[Saved entries]
>>>

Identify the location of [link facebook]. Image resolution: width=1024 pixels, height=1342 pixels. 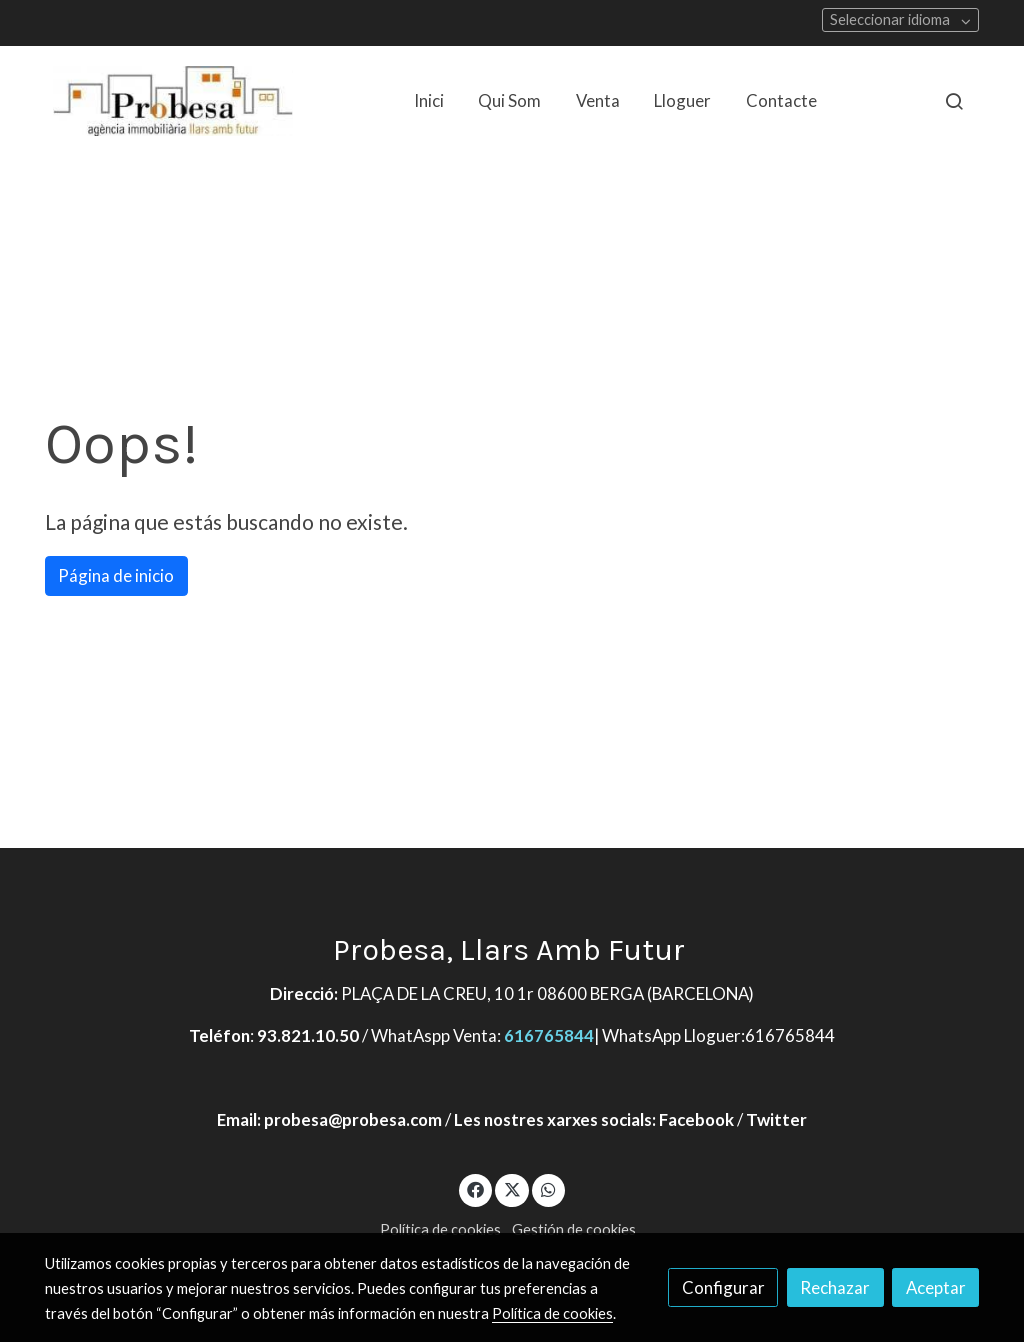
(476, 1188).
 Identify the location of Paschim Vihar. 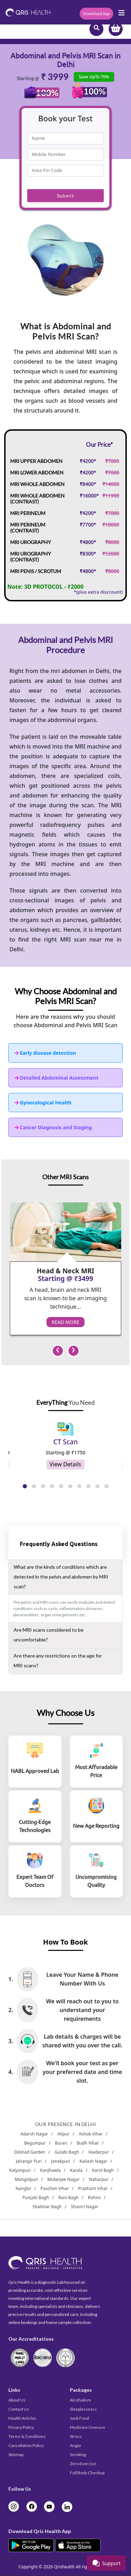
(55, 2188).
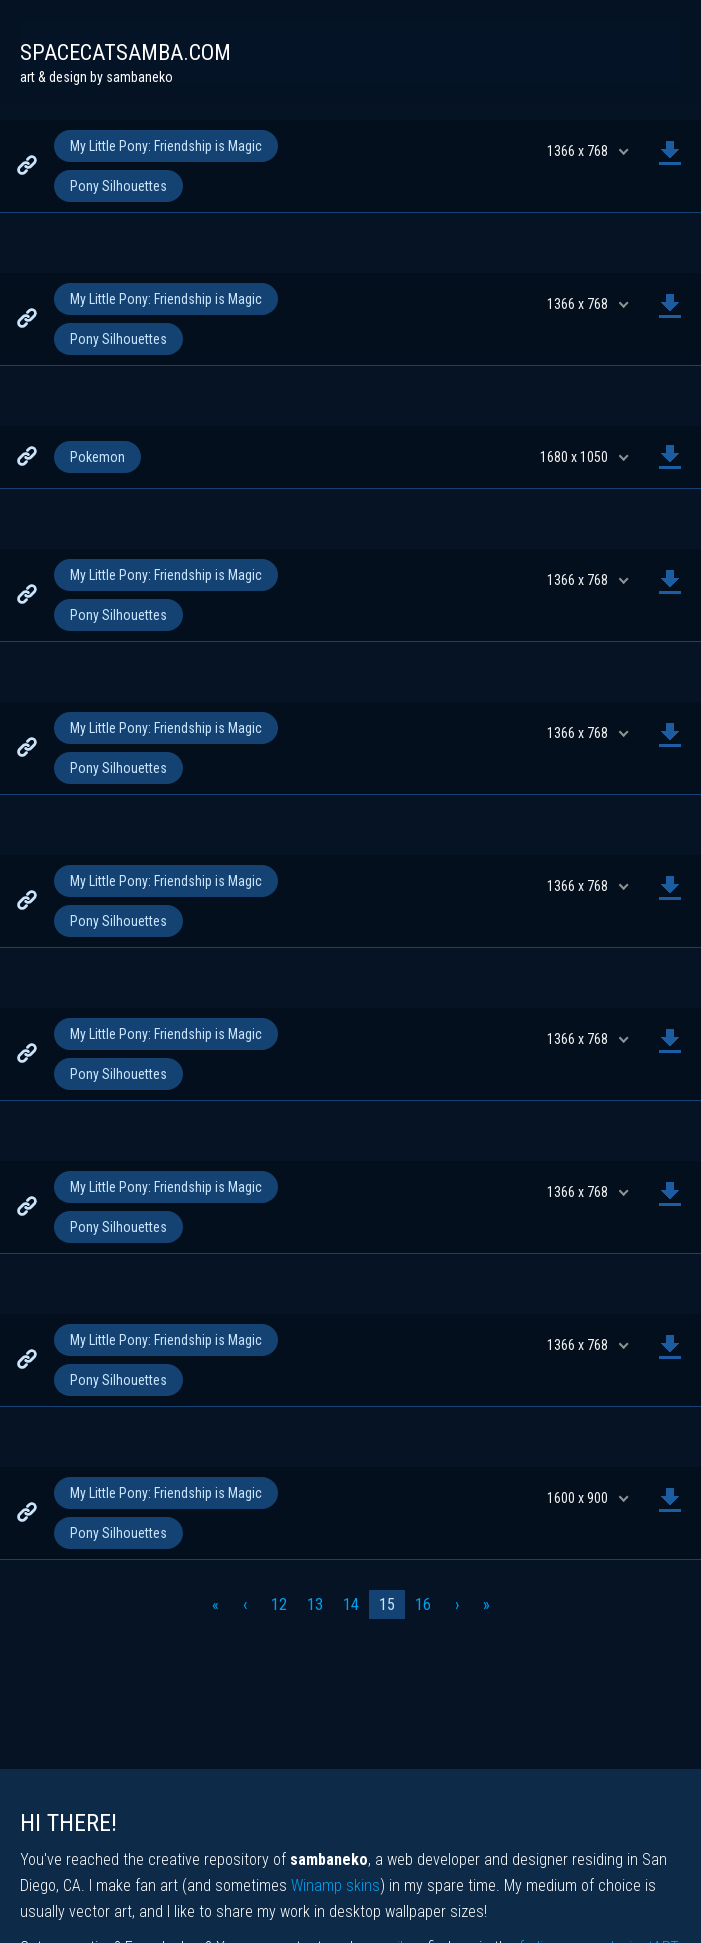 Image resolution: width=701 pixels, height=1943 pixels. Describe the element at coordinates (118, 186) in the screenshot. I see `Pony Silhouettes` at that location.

<<<

## Required work
None of the pictures should be copied, but every record above must be returned exactly.

## Output for this exercise
Identify the location of [link facebook]. Image resolution: width=1024 pixels, height=1342 pixels. 
(476, 1188).
 Identify the location of Paschim Vihar. 
(55, 2188).
 Image resolution: width=701 pixels, height=1943 pixels. Describe the element at coordinates (118, 186) in the screenshot. I see `Pony Silhouettes` at that location.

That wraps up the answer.